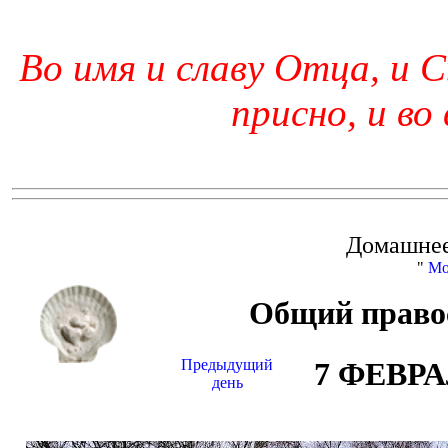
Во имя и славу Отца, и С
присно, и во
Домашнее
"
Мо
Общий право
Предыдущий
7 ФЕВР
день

------------------------

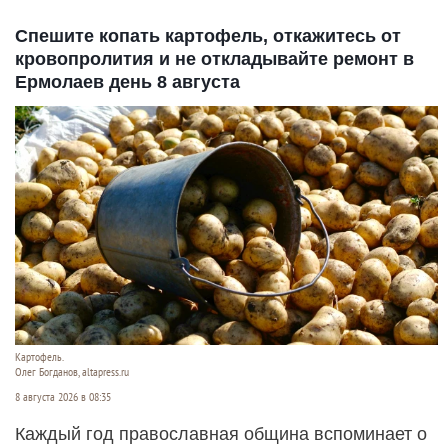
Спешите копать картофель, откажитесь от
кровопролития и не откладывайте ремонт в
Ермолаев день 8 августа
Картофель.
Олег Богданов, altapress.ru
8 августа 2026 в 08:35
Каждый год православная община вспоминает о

------------------------

• What needs to be done: Wherever the word "августа" appears in a line of the data above, copy that line.

• Final answer:
Ермолаев день 8 августа
8 августа 2026 в 08:35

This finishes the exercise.